Pulmonary Na+ transport occurs via a mechanism in which Na+ first crosses the apical membrane by diffusing down the inwardly directed electrochemical gradient, and is then extruded from the cell by the basolateral Na+ pump. An important feature of this model is that it is the rate of apical Na+ entry that restricts the overall transport rate and this model, which can account for epithelial Na+ transport in other absorptive tissues, therefore highlights the importance of the ion channel species that allow this influx of Na+. This has now been identified as the epithelial Na+ channel, a transport protein composed of three homologous subunits (α-, β- and γ-ENaC) all of which are expressed in the lung. Moreover, mice with an artificial deletion of α-ENaC cannot clear fluid from their lungs at the time of birth and so die from hypoxia within ∼48 h (Hummler et al. 1996). Lung function is therefore critically dependent upon α-ENaC.

The new study (Egli et al. 2004) extends upon this earlier work by studying the lungs of α-ENaC ‘knock out’ mice in which the deleted mouse gene has been replaced by the corresponding rat transgene whose expression was driven by a constitutively active promoter. Although this manoeuvre did allow the mice to survive into adulthood, electrometric studies indicated that the lung and airway epithelia transported Na+ at an abnormally low rate and direct measurements of liquid transport revealed a corresponding reduction in the rate of alveolar fluid clearance.
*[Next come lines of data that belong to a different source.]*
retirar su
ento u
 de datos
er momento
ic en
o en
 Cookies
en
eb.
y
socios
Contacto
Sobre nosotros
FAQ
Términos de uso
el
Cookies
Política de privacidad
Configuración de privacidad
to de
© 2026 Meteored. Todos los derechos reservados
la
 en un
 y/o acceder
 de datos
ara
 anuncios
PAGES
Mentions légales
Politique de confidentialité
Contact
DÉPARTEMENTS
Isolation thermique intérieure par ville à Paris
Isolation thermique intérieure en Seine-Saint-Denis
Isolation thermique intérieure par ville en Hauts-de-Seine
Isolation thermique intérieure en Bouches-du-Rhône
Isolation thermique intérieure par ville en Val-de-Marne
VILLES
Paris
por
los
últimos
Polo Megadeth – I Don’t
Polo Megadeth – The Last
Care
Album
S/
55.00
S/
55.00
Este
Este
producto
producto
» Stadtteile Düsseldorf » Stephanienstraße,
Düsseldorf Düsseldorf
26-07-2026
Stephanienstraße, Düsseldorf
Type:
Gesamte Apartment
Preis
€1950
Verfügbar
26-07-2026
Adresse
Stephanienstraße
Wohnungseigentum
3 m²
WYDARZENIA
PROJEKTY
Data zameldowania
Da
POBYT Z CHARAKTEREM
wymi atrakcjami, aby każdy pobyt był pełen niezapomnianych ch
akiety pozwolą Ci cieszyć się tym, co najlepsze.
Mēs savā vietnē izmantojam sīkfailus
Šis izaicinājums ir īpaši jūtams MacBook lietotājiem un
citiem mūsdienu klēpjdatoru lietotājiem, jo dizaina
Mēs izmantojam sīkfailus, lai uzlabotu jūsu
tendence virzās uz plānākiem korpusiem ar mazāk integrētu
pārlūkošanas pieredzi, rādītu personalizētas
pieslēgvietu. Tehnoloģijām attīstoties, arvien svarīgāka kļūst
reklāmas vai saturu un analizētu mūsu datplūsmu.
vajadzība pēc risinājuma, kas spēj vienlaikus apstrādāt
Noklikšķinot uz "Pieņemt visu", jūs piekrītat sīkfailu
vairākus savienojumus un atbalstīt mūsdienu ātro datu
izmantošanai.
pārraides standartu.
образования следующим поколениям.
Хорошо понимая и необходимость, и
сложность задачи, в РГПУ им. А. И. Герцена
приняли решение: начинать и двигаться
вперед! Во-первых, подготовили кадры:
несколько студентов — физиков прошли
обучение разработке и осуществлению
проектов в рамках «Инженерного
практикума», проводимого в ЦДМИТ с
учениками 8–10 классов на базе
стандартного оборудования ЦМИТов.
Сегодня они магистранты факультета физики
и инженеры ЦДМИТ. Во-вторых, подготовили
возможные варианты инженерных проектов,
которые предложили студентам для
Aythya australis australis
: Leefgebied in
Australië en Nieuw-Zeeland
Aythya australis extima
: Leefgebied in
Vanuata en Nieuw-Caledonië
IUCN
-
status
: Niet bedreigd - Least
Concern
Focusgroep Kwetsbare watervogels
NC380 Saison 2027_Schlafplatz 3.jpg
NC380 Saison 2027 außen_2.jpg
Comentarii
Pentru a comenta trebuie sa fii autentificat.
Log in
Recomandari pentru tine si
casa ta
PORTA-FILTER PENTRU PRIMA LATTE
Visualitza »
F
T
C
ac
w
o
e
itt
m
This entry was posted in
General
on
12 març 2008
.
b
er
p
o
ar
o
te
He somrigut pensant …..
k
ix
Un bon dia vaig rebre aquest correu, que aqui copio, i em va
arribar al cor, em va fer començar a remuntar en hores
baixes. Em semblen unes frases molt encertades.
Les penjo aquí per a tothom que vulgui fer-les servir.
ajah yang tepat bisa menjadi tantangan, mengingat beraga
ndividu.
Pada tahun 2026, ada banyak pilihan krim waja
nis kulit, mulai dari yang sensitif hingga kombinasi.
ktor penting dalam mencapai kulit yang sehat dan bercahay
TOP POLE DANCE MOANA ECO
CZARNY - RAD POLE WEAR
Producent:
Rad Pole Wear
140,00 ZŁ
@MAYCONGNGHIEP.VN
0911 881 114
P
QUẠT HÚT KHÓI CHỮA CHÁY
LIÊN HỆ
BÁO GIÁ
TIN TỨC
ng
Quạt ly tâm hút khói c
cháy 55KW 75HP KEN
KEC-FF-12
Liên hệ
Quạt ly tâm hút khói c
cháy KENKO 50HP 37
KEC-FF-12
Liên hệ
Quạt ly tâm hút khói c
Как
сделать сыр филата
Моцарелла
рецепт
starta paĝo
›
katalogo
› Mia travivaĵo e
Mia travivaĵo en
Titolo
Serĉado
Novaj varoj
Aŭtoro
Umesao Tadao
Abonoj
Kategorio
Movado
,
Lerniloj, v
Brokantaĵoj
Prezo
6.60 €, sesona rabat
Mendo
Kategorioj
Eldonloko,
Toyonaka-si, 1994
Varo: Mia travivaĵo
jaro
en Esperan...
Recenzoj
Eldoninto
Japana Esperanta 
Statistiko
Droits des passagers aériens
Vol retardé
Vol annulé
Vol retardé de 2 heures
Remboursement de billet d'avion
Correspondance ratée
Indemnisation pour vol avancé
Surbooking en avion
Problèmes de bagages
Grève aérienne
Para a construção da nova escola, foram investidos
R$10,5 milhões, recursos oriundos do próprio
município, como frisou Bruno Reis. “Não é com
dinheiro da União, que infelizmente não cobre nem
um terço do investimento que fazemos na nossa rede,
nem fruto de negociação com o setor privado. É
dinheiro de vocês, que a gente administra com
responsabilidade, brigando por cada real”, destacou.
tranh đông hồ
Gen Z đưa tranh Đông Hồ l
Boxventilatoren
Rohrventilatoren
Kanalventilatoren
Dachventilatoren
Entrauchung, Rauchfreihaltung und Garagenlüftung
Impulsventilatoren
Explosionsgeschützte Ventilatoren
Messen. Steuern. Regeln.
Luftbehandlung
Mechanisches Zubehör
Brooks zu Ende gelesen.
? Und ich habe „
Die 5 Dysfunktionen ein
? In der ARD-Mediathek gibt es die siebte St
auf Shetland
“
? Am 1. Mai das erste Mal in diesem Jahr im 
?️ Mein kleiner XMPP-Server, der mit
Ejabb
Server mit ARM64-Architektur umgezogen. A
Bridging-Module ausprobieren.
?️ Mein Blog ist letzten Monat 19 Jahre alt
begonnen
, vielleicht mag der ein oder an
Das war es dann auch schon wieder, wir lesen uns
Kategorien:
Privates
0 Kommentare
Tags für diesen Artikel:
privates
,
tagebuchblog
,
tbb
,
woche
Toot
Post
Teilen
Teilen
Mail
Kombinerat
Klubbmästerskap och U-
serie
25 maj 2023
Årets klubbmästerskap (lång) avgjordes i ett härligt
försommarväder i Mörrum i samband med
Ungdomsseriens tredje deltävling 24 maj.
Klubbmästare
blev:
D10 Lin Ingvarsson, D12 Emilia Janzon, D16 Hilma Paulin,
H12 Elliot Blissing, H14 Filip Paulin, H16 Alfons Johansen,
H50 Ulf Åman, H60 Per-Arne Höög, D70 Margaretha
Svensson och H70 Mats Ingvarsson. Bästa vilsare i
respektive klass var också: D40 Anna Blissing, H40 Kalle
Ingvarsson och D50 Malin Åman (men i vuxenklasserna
Whilst expression of the transgene had clearly rescued the lethal phenotype, there was still a substantial impairment of the lungs' capacity to transport Na+ but, despite this deficit, there was no histological evidence of oedema and the lung tissue had a normal wet/dry weight ratio. Under standard conditions it thus appears that the substantial loss of Na+ transport capacity described in this paper has no discernible effect upon lung fluid balance.

A very different picture emerged from experiments that explored the effects of either administering a large dose of thiourea, which increases vascular permeability, or exposing mice to a hyperoxic environment for 72 h. These manoeuvres are both known to cause pulmonary oedema and studies of control animals confirmed the well-documented increase in the wet/dry weight ratio of the lung tissue itself. Moreover histological examination showed clearly that these tissues had become oedematous. The interesting point, however, is that both of these manoeuvres had much larger effects upon the transgenic mice. Indeed, the measurements of wet/dry weight ratio showed that the lungs of these animals accumulated up to 6 times more water than normal whilst histological examination demonstrated much more pronounced oedema. Functional studies confirmed that these exaggerated responses were associated with reduced alveolar fluid clearance and, most importantly, showed the genetic manipulations had had no effect upon the passive permeability properties of the alveolar–capillary barrier. The increased susceptibility to pulmonary oedema must therefore be attributed to the abnormally low rate of Na+ transport.

These new data provide further evidence that active Na+ transport provides an important mechanism that normally protects lung function by preventing the accumulation of liquid in the alveolar region. This highlights the overriding importance of Na+ transport to the integrated functioning of the respiratory tract and stresses the importance of fully understanding the way in which this Na+ absorbing phenotype is initiated and maintained. Moreover, by showing clearly that loss of Na+ transport capacity renders lung tissues far more vulnerable to oedema, the work provides a very strong indication that, rather than being simply due to of altered pulmonary haemodynamics, pulmonary oedema involves defective Na+ transport (e.g. Sartori et al. 2000). Moreover, these new studies also establish a potentially important animal model of this condition and this may well allow further studies of the aetiology of pulmonary oedema and provide a means of testing potential therapies in vivo.